Last week, a draft AI regulation on the EU’s approach to regulating the technology appeared on the web. The regulation signals how the EU will approach regulating AI in the future. At first glance, it’s a dense read: 81 pages, 92 recitals, 69 articles, and 8 annexes. Naturally, Twitter went wild, saying it’s too long to read.

You’re probably wondering if it will affect you. Hell, the world’s sitting at the edge of their seats. More regulation usually means spending more money on compliance efforts. Luckily, we have the tea. We’ve read the regulation and captured its gist in this post.

What’s the regulation about?

The draft AI regulation applies to the development, deployment, and use of AI in the EU or when it will affect people in the EU.

The EU’s showing its commitment to protecting its people from harmful AI. But, it’s also encouraging innovation where AI will be beneficial to humanity. It’s doing so by setting up an AI regulatory sandbox (article 44).

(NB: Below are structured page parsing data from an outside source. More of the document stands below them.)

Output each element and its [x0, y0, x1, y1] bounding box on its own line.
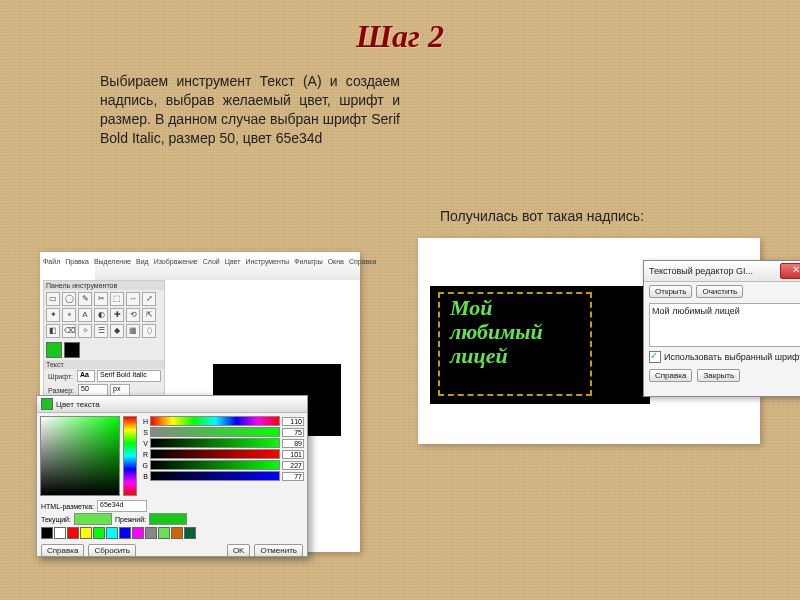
palette-swatch[interactable]	[184, 527, 196, 539]
font-field[interactable]: Serif Bold Italic	[97, 370, 161, 382]
tool-button[interactable]: ▭	[46, 292, 60, 306]
b-slider[interactable]	[150, 471, 280, 481]
s-slider[interactable]	[150, 427, 280, 437]
html-field[interactable]: 65e34d	[97, 500, 147, 512]
menu-item[interactable]: Слой	[203, 258, 220, 265]
g-value[interactable]: 227	[282, 461, 304, 470]
v-slider[interactable]	[150, 438, 280, 448]
palette-swatch[interactable]	[67, 527, 79, 539]
toolbox-grid: ▭ ◯ ✎ ✂ ⬚ ↔ ⤢ ✦ ⌖ A ◐ ✚ ⟲ ⇱ ◧ ⌫ ✧ ☰ ◆ ▦ …	[44, 290, 164, 340]
palette-swatch[interactable]	[145, 527, 157, 539]
close-button[interactable]: ✕	[780, 263, 800, 279]
palette-swatch[interactable]	[93, 527, 105, 539]
sv-picker[interactable]	[40, 416, 120, 496]
tool-button[interactable]: ⇱	[142, 308, 156, 322]
palette-swatch[interactable]	[41, 527, 53, 539]
g-slider[interactable]	[150, 460, 280, 470]
palette-swatch[interactable]	[54, 527, 66, 539]
use-font-label: Использовать выбранный шрифт	[664, 352, 800, 362]
h-slider[interactable]	[150, 416, 280, 426]
palette-swatch[interactable]	[80, 527, 92, 539]
menu-item[interactable]: Изображение	[154, 258, 198, 265]
bg-color-swatch[interactable]	[64, 342, 80, 358]
text-editor-title: Текстовый редактор GI...	[649, 266, 753, 276]
menu-item[interactable]: Вид	[136, 258, 149, 265]
tool-button[interactable]: ✧	[78, 324, 92, 338]
b-value[interactable]: 77	[282, 472, 304, 481]
palette-swatch[interactable]	[106, 527, 118, 539]
prev-label: Прежний:	[115, 516, 146, 523]
palette-swatch[interactable]	[171, 527, 183, 539]
menu-item[interactable]: Файл	[43, 258, 60, 265]
title-swatch-icon	[41, 398, 53, 410]
prev-swatch	[149, 513, 187, 525]
menu-item[interactable]: Фильтры	[294, 258, 323, 265]
dialog-titlebar: Цвет текста	[37, 396, 307, 413]
color-swatches[interactable]	[44, 340, 164, 360]
menu-item[interactable]: Справка	[349, 258, 376, 265]
r-slider[interactable]	[150, 449, 280, 459]
toolbox-header: Панель инструментов	[44, 281, 164, 290]
result-caption: Получилась вот такая надпись:	[440, 208, 644, 224]
ch-label: B	[140, 473, 148, 480]
cancel-button[interactable]: Отменить	[254, 544, 303, 557]
fg-color-swatch[interactable]	[46, 342, 62, 358]
ch-label: H	[140, 418, 148, 425]
menu-item[interactable]: Цвет	[225, 258, 241, 265]
palette-swatch[interactable]	[132, 527, 144, 539]
use-font-checkbox[interactable]	[649, 351, 661, 363]
s-value[interactable]: 75	[282, 428, 304, 437]
text-line: лицей	[450, 344, 543, 368]
font-label: Шрифт:	[46, 372, 75, 381]
open-button[interactable]: Открыть	[649, 285, 692, 298]
menu-item[interactable]: Инструменты	[245, 258, 289, 265]
gimp-menu-bar: Файл Правка Выделение Вид Изображение Сл…	[43, 258, 376, 265]
tool-button[interactable]: ◐	[94, 308, 108, 322]
tool-button[interactable]: ⬚	[110, 292, 124, 306]
tool-button[interactable]: ◧	[46, 324, 60, 338]
text-line: Мой	[450, 296, 543, 320]
tool-button[interactable]: ✦	[46, 308, 60, 322]
tool-button[interactable]: ◯	[62, 292, 76, 306]
reset-button[interactable]: Сбросить	[88, 544, 136, 557]
clear-button[interactable]: Очистить	[696, 285, 743, 298]
tool-button[interactable]: ⌖	[62, 308, 76, 322]
ch-label: G	[140, 462, 148, 469]
text-section-header: Текст	[44, 360, 164, 369]
page-title: Шаг 2	[0, 0, 800, 55]
tool-button[interactable]: ⌫	[62, 324, 76, 338]
close-text-button[interactable]: Закрыть	[697, 369, 740, 382]
palette-swatch[interactable]	[119, 527, 131, 539]
menu-item[interactable]: Правка	[65, 258, 89, 265]
font-preview: Aa	[77, 370, 95, 382]
text-editor-area[interactable]: Мой любимый лицей	[649, 303, 800, 347]
palette-swatch[interactable]	[158, 527, 170, 539]
text-editor-dialog: Текстовый редактор GI... ✕ Открыть Очист…	[643, 260, 800, 397]
tool-button[interactable]: ✂	[94, 292, 108, 306]
palette-row	[37, 525, 307, 541]
tool-button[interactable]: ✚	[110, 308, 124, 322]
tool-button[interactable]: ☰	[94, 324, 108, 338]
ch-label: S	[140, 429, 148, 436]
tool-button[interactable]: ▦	[126, 324, 140, 338]
v-value[interactable]: 89	[282, 439, 304, 448]
ch-label: R	[140, 451, 148, 458]
tool-button[interactable]: ✎	[78, 292, 92, 306]
tool-button[interactable]: ◆	[110, 324, 124, 338]
result-canvas: Мой любимый лицей	[430, 286, 650, 404]
ok-button[interactable]: OK	[227, 544, 251, 557]
menu-item[interactable]: Выделение	[94, 258, 131, 265]
hue-slider[interactable]	[123, 416, 137, 496]
help-button[interactable]: Справка	[649, 369, 692, 382]
tool-button[interactable]: ⟲	[126, 308, 140, 322]
h-value[interactable]: 110	[282, 417, 304, 426]
help-button[interactable]: Справка	[41, 544, 84, 557]
tool-button[interactable]: ⤢	[142, 292, 156, 306]
tool-button[interactable]: ↔	[126, 292, 140, 306]
size-label: Размер:	[46, 386, 76, 395]
current-swatch	[74, 513, 112, 525]
tool-button[interactable]: A	[78, 308, 92, 322]
r-value[interactable]: 101	[282, 450, 304, 459]
menu-item[interactable]: Окна	[328, 258, 344, 265]
tool-button[interactable]: ⬯	[142, 324, 156, 338]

The sandbox refers to a controlled environment within which you could develop AI.

Does the draft AI regulation apply to me?

The proposed law will apply to:

  • AI providers who deploy AI in EU;
  • AI users in the EU;
  • AI providers and users that are outside the EU but their AI affects EU persons;
  • AI importers and distributors; and
  • EU institutions, offices, bodies, and agencies.

Strikingly, the law doesn’t apply to “AI systems exclusively used for the operations of weapons or other military systems” (article 2(4)).

The law isn’t clear on whether only EU states can use AI that operates weapons or if people and organisations can do the same for private use.

What AI is banned?

The draft AI regulations ban specific AI. The reason is that this AI goes against the EU’s values or violates fundamental rights. The banned technology includes AI that:

  1. Manipulates human behaviour, opinions, or decisions, causing a person to take action to their detriment.
  2. Exploits information or predictions about a person or class of persons to target their vulnerabilities or special circumstances resulting in a person taking action to their detriment.
  3. Allows bulk surveillance.
  4. Enables general-purpose social scoring of humans, which leads to systematic or targetted detrimental treatment of humans.

‘Social scoring’ refers to the event where an algorithm would gauge your behaviour and trustworthiness as a member of society. It would use a combination of data sources to determine your social score. These data sources include your credit score, whether you pay your traffic fines, and if you’re caught jaywalking. If your social score were low, then the government could suspend some of your rights, e.g. prevent you from travelling or buying property.

However, the practices in points 1 to 3 above will be allowed if an EU member state law authorises them. But, the member state needs to create the law to safeguard public security and have appropriate safeguards for fundamental rights.

A risk-based approach

The draft AI regulation adopts a risk-based approach. It speaks about ‘high-risk’ and ‘other’ AI.

High-risk AI

High-risk AI means AI that will form the safety components of products or AI listed in Annex II. The AI listed in Annex II must undergo a third-party conformity assessment or self-assessment of conformity. In brief, conformity assessments set out standards with which AI needs to comply for you to develop, deploy, or use it.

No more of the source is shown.